Top of Data for analysis

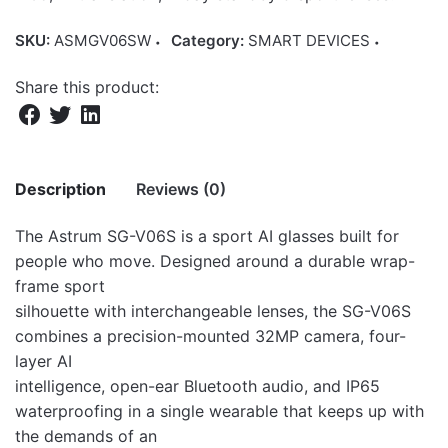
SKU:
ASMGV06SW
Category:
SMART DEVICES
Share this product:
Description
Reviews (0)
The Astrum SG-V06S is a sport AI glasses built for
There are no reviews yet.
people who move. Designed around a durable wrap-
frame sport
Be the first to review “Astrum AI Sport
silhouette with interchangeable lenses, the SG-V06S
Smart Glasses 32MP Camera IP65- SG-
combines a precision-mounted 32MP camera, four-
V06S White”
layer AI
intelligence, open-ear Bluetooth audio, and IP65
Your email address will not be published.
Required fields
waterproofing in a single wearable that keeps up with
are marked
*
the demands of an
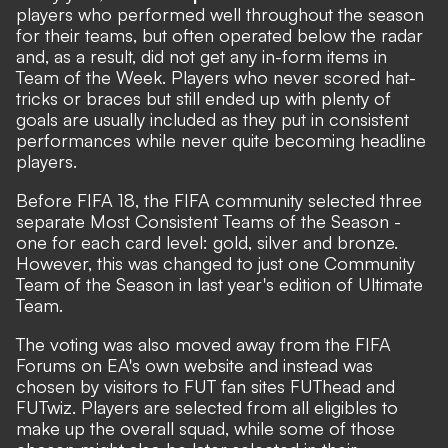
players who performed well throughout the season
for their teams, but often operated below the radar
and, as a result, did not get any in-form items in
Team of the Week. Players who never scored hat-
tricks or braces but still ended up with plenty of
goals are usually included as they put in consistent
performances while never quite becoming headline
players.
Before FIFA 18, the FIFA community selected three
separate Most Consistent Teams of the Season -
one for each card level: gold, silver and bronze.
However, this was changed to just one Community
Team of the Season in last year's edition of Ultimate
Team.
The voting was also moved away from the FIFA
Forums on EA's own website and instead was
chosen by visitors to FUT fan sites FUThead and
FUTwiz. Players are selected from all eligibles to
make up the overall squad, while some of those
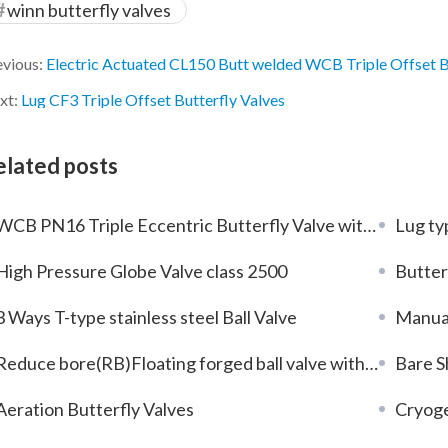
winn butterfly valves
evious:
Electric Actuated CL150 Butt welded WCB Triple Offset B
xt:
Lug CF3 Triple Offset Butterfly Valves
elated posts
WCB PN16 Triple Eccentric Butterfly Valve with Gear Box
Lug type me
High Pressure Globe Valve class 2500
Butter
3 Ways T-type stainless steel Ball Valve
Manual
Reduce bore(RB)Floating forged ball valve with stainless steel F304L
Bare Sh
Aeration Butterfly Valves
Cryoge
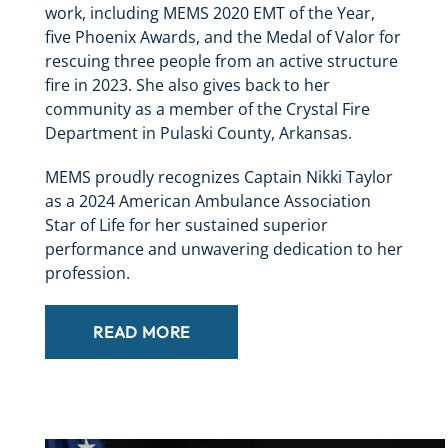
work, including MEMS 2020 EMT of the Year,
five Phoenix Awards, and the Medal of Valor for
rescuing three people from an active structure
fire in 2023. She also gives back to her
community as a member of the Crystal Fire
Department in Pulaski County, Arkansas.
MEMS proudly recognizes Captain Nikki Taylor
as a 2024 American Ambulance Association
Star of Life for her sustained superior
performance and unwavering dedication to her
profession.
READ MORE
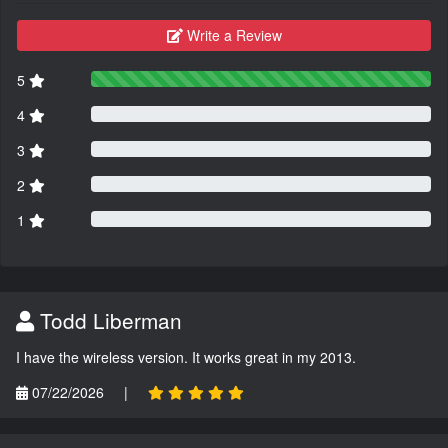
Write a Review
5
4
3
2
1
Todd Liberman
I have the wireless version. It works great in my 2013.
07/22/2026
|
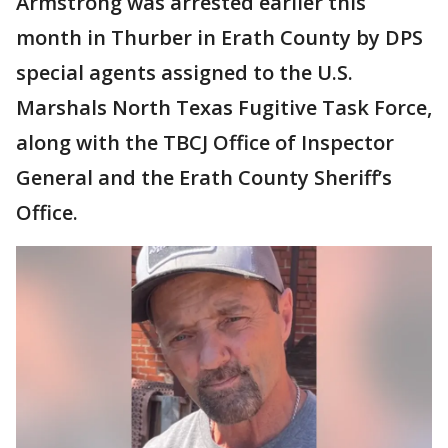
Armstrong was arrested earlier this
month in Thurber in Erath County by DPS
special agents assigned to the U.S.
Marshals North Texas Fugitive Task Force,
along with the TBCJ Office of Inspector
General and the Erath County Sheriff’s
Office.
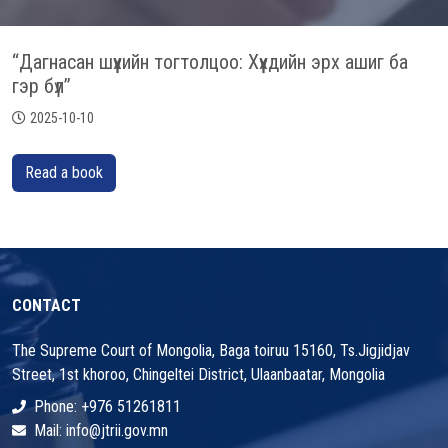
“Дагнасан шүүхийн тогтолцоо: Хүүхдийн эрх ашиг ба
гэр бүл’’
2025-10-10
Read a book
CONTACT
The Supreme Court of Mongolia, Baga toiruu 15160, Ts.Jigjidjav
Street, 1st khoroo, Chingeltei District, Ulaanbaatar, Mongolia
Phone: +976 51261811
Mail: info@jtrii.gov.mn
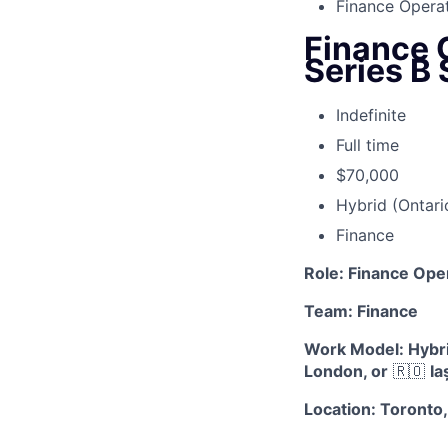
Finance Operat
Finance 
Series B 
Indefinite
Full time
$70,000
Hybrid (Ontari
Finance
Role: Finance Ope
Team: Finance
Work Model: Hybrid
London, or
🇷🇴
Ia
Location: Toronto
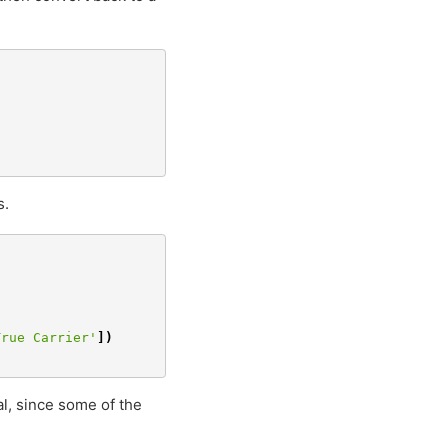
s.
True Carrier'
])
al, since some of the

Bottom of Data for analysis
Top of Data for analysis

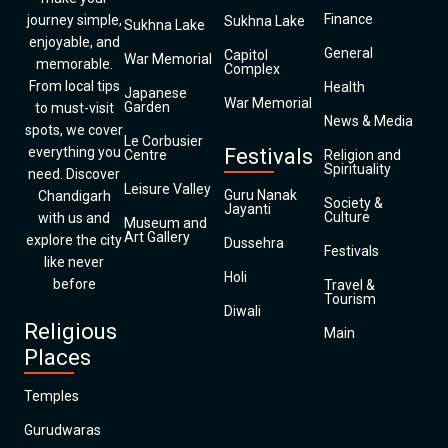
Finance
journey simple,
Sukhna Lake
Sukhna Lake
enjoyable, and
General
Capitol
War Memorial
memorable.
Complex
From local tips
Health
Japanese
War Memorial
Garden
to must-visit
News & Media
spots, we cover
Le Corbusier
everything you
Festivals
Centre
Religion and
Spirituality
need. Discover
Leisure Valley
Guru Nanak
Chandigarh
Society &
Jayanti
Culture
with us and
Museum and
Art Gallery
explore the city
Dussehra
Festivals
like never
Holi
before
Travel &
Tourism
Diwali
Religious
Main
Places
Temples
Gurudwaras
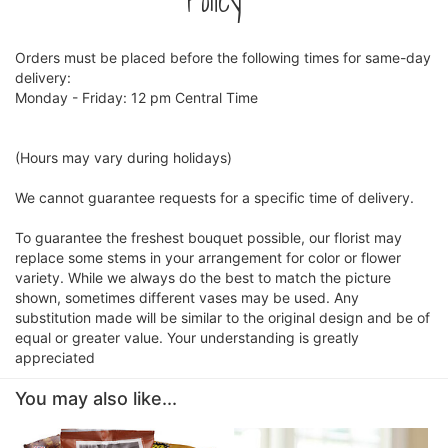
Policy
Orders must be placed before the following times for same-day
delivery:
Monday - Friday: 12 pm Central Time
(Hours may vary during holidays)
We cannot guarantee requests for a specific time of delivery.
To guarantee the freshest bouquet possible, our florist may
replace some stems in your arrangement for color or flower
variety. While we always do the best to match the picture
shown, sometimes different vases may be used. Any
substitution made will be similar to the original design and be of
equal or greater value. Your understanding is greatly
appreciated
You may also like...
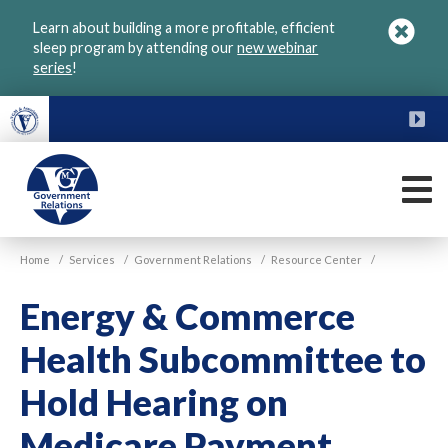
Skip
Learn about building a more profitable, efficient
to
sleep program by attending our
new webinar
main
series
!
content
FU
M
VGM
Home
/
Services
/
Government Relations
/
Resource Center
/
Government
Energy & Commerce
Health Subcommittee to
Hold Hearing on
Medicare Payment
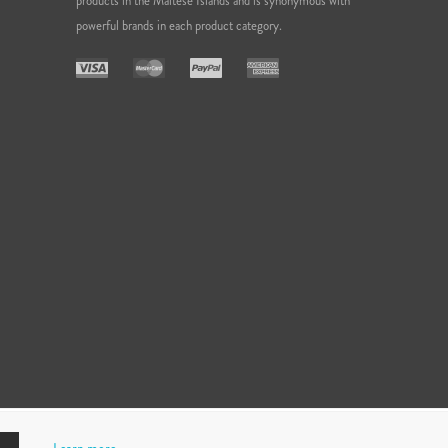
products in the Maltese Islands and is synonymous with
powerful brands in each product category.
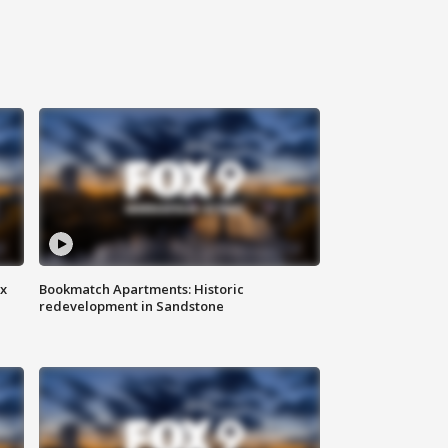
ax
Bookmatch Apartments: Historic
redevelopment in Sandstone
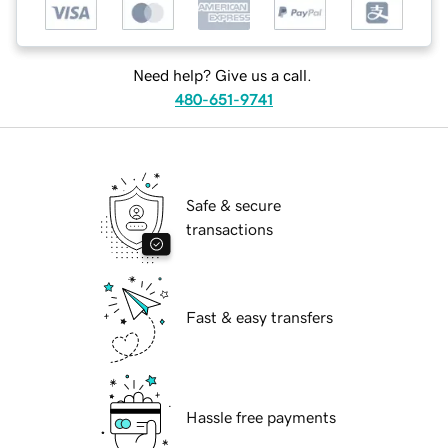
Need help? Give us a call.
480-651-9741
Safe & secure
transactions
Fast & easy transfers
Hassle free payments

Bottom of Data for analysis
Top of Data for analysis

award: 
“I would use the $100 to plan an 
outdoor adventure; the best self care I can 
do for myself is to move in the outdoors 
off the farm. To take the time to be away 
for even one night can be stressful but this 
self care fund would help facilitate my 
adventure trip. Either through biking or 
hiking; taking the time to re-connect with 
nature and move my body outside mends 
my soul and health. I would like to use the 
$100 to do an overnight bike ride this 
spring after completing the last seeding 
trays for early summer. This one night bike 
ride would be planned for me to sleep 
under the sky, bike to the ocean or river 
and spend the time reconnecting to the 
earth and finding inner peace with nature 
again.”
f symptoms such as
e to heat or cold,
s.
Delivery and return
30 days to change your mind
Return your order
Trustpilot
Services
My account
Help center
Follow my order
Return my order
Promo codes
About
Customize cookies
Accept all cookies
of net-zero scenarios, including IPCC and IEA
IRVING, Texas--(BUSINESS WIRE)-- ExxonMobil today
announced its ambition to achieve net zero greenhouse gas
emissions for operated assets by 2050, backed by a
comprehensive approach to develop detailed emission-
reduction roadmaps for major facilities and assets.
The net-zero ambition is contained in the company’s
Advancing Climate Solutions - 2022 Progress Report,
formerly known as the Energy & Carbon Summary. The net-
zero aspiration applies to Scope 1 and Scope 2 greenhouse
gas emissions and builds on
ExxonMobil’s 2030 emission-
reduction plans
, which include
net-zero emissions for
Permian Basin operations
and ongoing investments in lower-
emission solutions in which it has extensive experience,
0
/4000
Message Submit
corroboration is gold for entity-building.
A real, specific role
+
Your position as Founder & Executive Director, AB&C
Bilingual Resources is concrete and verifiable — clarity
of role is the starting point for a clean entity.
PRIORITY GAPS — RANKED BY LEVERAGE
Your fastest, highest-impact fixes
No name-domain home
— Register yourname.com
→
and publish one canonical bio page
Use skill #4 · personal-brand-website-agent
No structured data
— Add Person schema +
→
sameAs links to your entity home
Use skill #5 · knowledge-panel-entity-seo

Bottom of Data for analysis

= Your instructions =
Check each line of the entries above, and show every one holding the word "entity".

= Final answer =
corroboration is gold for entity-building.
of role is the starting point for a clean entity.
sameAs links to your entity home
Use skill #5 · knowledge-panel-entity-seo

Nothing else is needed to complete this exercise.